You know I've never been really sold on Mabe. I was aware that they were owned by GE, but their quality always seem to be sub par. I would get a stove from them, but when it comes to more complicated appliances I rather do a Whirpool, LG, Maytag, or even Samsung (though I try to avoid them as much as possible).

Costco had a similar fridge to the one I purchased, but since Elektra gave me 10% off and free shipping it was hard to say 'no'. Otherwise I would have purchased the refrigerator there.


----------



## WintheWin (Jul 15, 2015)

I've bought some major appliances from my local furniture store.

I bought a Samsung (?) Refrigerator and a GE Mini Split Unit, both green/high efficiency.

The split unit was installed by the contracted workers from the furniture store and are also authorized by the brand warranty to service/repair/replace the unit. 

Initially I had some issues, and everything was resolved through them, without needing to contact GE, I was quite satisfied.


----------



## NCas (Sep 9, 2013)

**Update**

So I purchased a refrigerator from the Elektra website where they offered a good price and free shipping. A day after my payment had gone thru I saw that they would be shipping my refrigerator from Mexico City all the way to Tijuana, estimated time 2-8 business days. The refrigerator arrived a couple of days ago and my father was home to received it. It was one lone kid making large deliveries to homes. My father notice a huge scratch going running across the front of the refrigerator and rightly refused it. 

I got home and told Elektra that the unit was refused due to the damages. From the way my father described it, it looked like something had fallen and hit the refrigerator. I requested a refund but they stated that they could not begin to process the refund until they refrigerator arrived to their designated warehouse (in Tijuana).

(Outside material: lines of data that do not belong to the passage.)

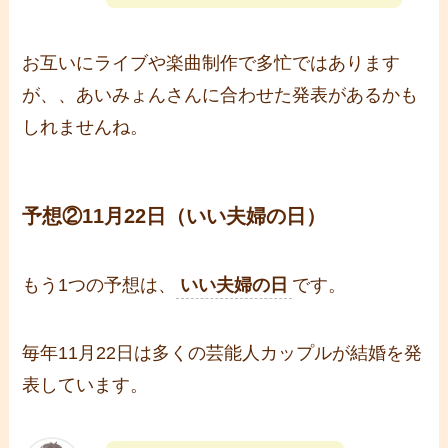
お互いにライブや楽曲制作で多忙ではあります
が、、あいみょんさんに合わせた発表があるかも
しれませんね。
予想②11月22日（いい夫婦の日）
もう1つの予想は、
いい夫婦の日
です。
毎年11月22日は多くの芸能人カップルが結婚を発
表しています。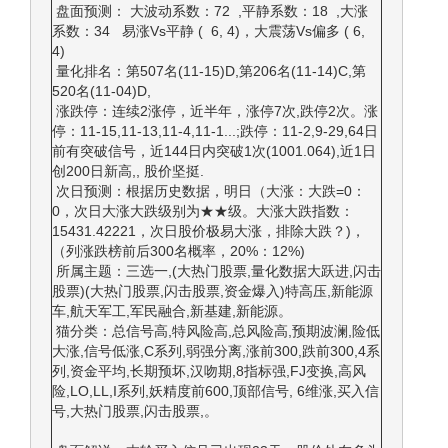
盘面预测： 大波动系数：72 ,平静系数：18 ,大涨
系数：34 易涨Vs平静 ( 6, 4)，大震荡Vs偏多 ( 6,
4)
量化排名：第507名(11-15)D,第206名(11-14)C,第
520名(11-04)D,
涨跌停：连续2涨停，近半年，涨停7次,跌停2次。涨
停：11-15,11-13,11-4,11-1...;跌停：11-2,9-29,64日
前有突破信号，近144日内突破1次(1001.064),近1日
创200日新高,, 股价坚挺.
次日预测：根据历史数据，明日（大涨：大跌=0：
0，次日大涨大跌级别为★★级。大涨大跌指数：
15431.42221，次日股价极易大涨，排除大跌？)，
（列涨跌榜前后300名概率，20%：12%)
所属主题：三选一,(大热门股票,量化数据大跃进,闪击
股票)(大热门股票,闪击股票,资金爆入)特高压,新能源
车,航天军工,军民融合,新基建,新能源。
猫分类：总信号高,特风险高,总风险高,预期波澜,险低
大涨,信号低涨,C系列,弱强分离,涨前300,跌前300,4系
列,资金平均,长期预坏,汉吻期,8指标强,FJ变换,高风
险,LO,LL,I系列,妖精度前600,顶部信号, 6维涨,买入信
号,大热门股票,闪击股票,。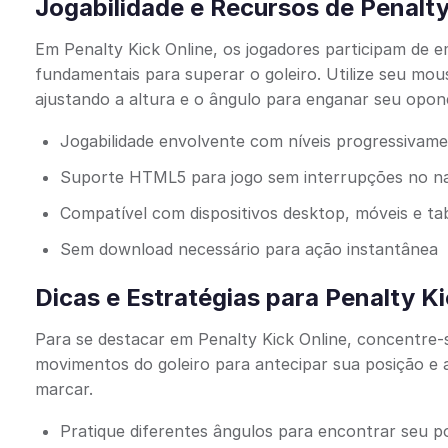
Jogabilidade e Recursos de Penalty
Em Penalty Kick Online, os jogadores participam de e
fundamentais para superar o goleiro. Utilize seu mou
ajustando a altura e o ângulo para enganar seu opon
Jogabilidade envolvente com níveis progressivame
Suporte HTML5 para jogo sem interrupções no n
Compatível com dispositivos desktop, móveis e ta
Sem download necessário para ação instantânea
Dicas e Estratégias para Penalty Ki
Para se destacar em Penalty Kick Online, concentre-
movimentos do goleiro para antecipar sua posição e 
marcar.
Pratique diferentes ângulos para encontrar seu po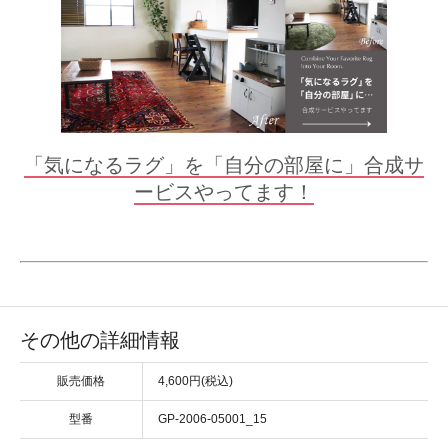
「気になるラグ」を「自分の部屋に」合成サ
ービスやってます！
その他の詳細情報
販売価格
4,600円(税込)
型番
GP-2006-05001_15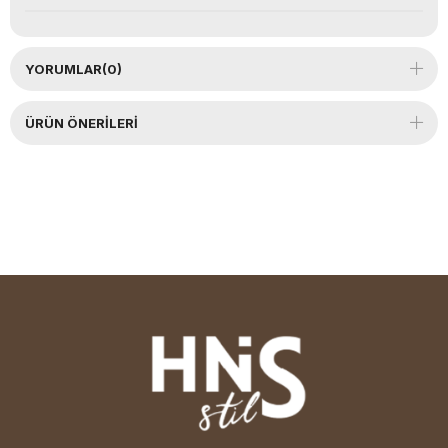
YORUMLAR
(0)
ÜRÜN ÖNERILERI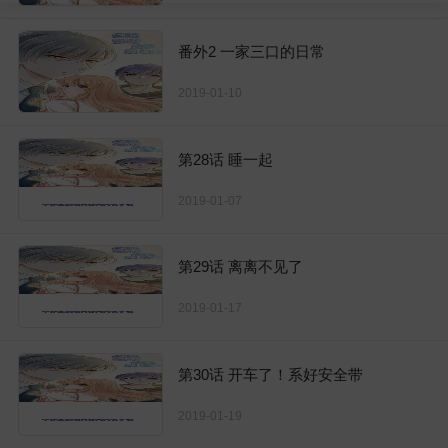
番外2 一家三口的日常
2019-01-10
第28话 睡一起
2019-01-07
第29话 离离不见了
2019-01-17
第30话 开车了！系好安全带
2019-01-19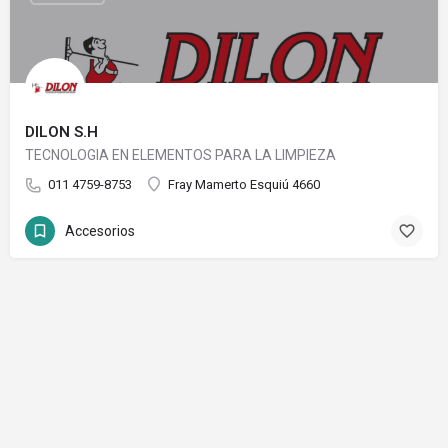
DILON S.H
TECNOLOGIA EN ELEMENTOS PARA LA LIMPIEZA
011 4759-8753
Fray Mamerto Esquiú 4660
Accesorios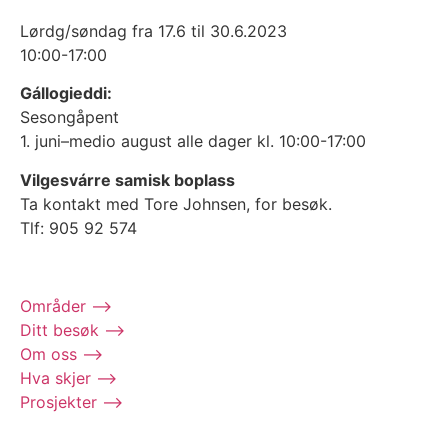
Lørdg/søndag fra 17.6 til 30.6.2023
10:00-17:00
Gállogieddi:
Sesongåpent
1. juni–medio august alle dager kl. 10:00-17:00
Vilgesvárre samisk boplass
Ta kontakt med Tore Johnsen, for besøk.
Tlf: 905 92 574
Områder ⟶
Ditt besøk ⟶
Om oss ⟶
Hva skjer ⟶
Prosjekter ⟶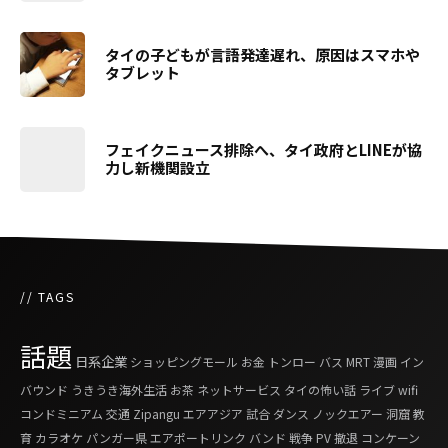
タイの子どもが言語発達遅れ、原因はスマホや
タブレット
フェイクニュース排除へ、タイ政府とLINEが協
力し新機関設立
// TAGS
話題
日系企業
ショッピングモール
お金
トンロー
バス
MRT
漫画
イン
バウンド
うきうき海外生活
お茶
ネットサービス
タイの怖い話
ライブ
wifi
コンドミニアム
交通
Zipangu
エアアジア
試合
ダンス
ノックエアー
洞窟
教
育
カラオケ
パンガー県
エアポートリンク
バンド
戦争
PV
撤退
コンケーン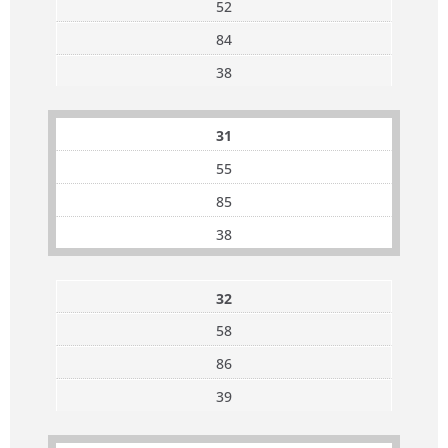
52
84
38
31
55
85
38
32
58
86
39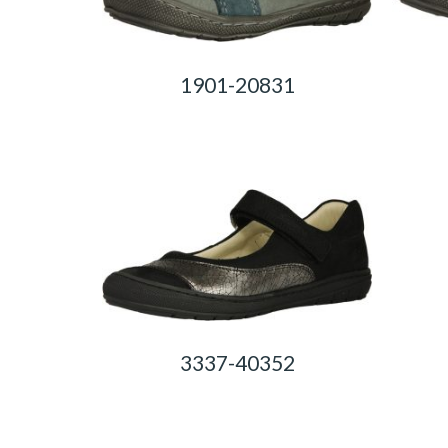
1901-20831
0,00
Ft
3337-40352
0,00
Ft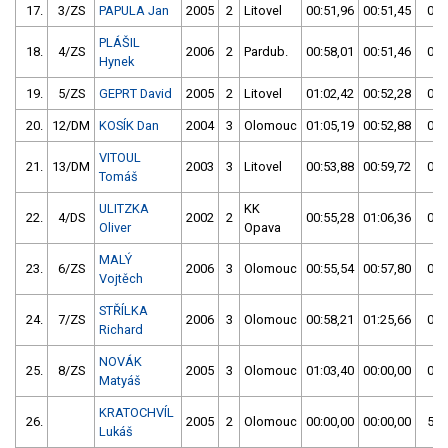
17.
3/ZS
PAPULA Jan
2005
2
Litovel
00:51,96
00:51,45
00:
PLÁŠIL
18.
4/ZS
2006
2
Pardub.
00:58,01
00:51,46
00:
Hynek
19.
5/ZS
GEPRT David
2005
2
Litovel
01:02,42
00:52,28
00:
20.
12/DM
KOSÍK Dan
2004
3
Olomouc
01:05,19
00:52,88
00:
VITOUL
21.
13/DM
2003
3
Litovel
00:53,88
00:59,72
00:
Tomáš
ULITZKA
KK
22.
4/DS
2002
2
00:55,28
01:06,36
00:
Oliver
Opava
MALÝ
23.
6/ZS
2006
3
Olomouc
00:55,54
00:57,80
00:
Vojtěch
STŘÍLKA
24.
7/ZS
2006
3
Olomouc
00:58,21
01:25,66
00:
Richard
NOVÁK
25.
8/ZS
2005
3
Olomouc
01:03,40
00:00,00
01:
Matyáš
KRATOCHVÍL
26.
2005
2
Olomouc
00:00,00
00:00,00
59:
Lukáš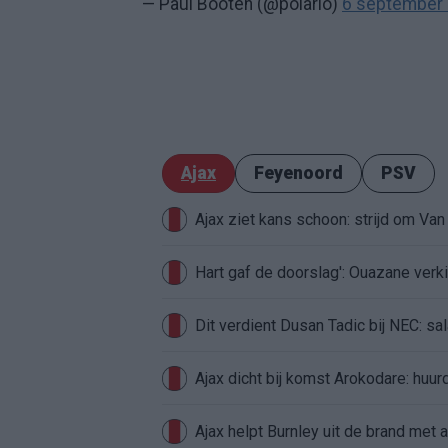
— Paul Booten (@polario)
6 september
Ajax
Feyenoord
PSV
Ajax ziet kans schoon: strijd om Van 
Hart gaf de doorslag': Ouazane ver
Dit verdient Dusan Tadic bij NEC: sal
Ajax dicht bij komst Arokodare: huu
Ajax helpt Burnley uit de brand met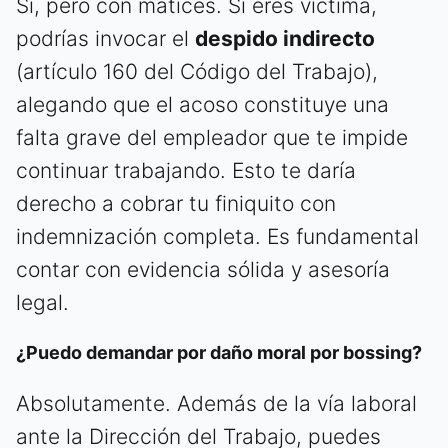
Sí, pero con matices. Si eres víctima,
podrías invocar el
despido indirecto
(artículo 160 del Código del Trabajo),
alegando que el acoso constituye una
falta grave del empleador que te impide
continuar trabajando. Esto te daría
derecho a cobrar tu finiquito con
indemnización completa. Es fundamental
contar con evidencia sólida y asesoría
legal.
¿Puedo demandar por daño moral por bossing?
Absolutamente. Además de la vía laboral
ante la Dirección del Trabajo, puedes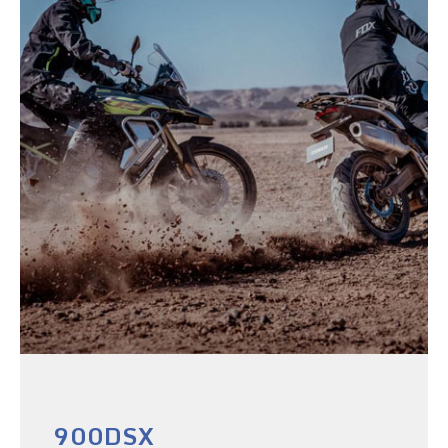
900DSX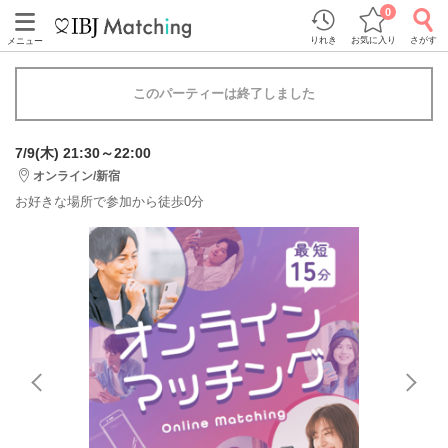
0
りれき
お気に入り
さがす
メニュー
このパーティーは終了しました
7/9(木) 21:30～22:00
オンライン/新宿
お好きな場所で参加から徒歩0分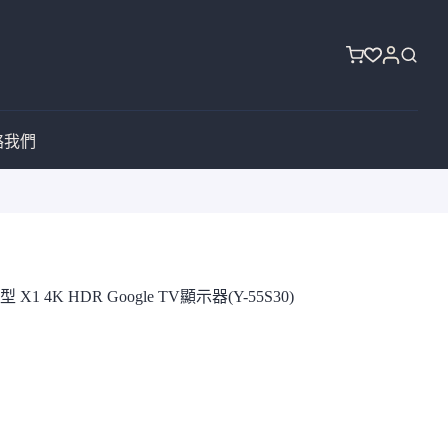
購
物
車
絡我們
 X1 4K HDR Google TV顯示器(Y-55S30)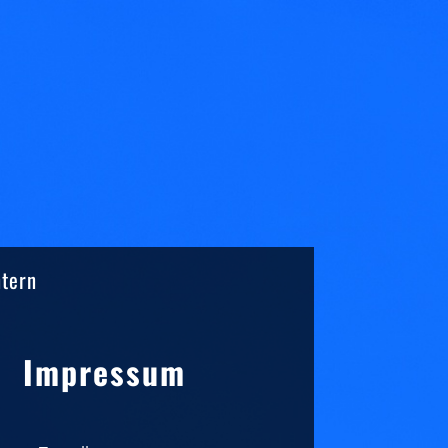
ntern
Sidebar
Impressum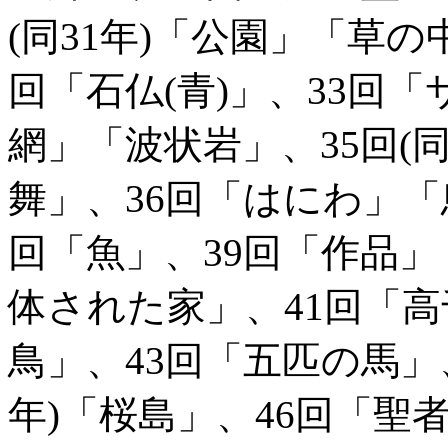
(同31年)「公園」「草の
回「石仏(青)」、33回
網」「波状岩」、35回(
舞」、36回「はにわ」「
回「魚」、39回「作品」「
体された家」、41回「高
鳥」、43回「五匹の馬」、
年)「桜島」、46回「聖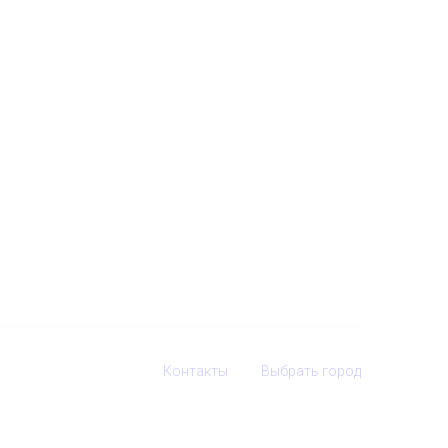
Контакты
Выбрать город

They said they had to wait for the shipping company to bring it in and weren't sure how long it would take. They even indicated that if it could be a while before the shipper returned the item to their facility and that they could not do anything about it. I pointed out that my refusal to take the unit was even indicated in the delivery companies website, but they still had to wait. 

So my second dealing with Elektra went more or less like the previous time. If it haden't been for the damage this would have been okay. However at the same time I'm not sure why they had to ship the refrigerator out of Mexico City. It is a long way to travel and a lot can go wrong specially if it is consolidated shipping. Elektra stores are pretty common so it is hard to believe a closer one did not have the same make and model. But at least I gained some experience and will know for next time.


----------



## ElPocho (Aug 25, 2017)

Anonimo said:


> We've been very satisfied buying a large fridge and a chest freezer from Costco in Morelia, Mexico.
> 
> 
> IMO, the upper level io Mabe stoves are over designed.


Anonimo, great minds think alike!!!

That is the way I'd go for durability. Chest freezers are the best. Fancy refrigerators will always have parts that are expensive and hard to get serviced in Mexico. IMHO.


----------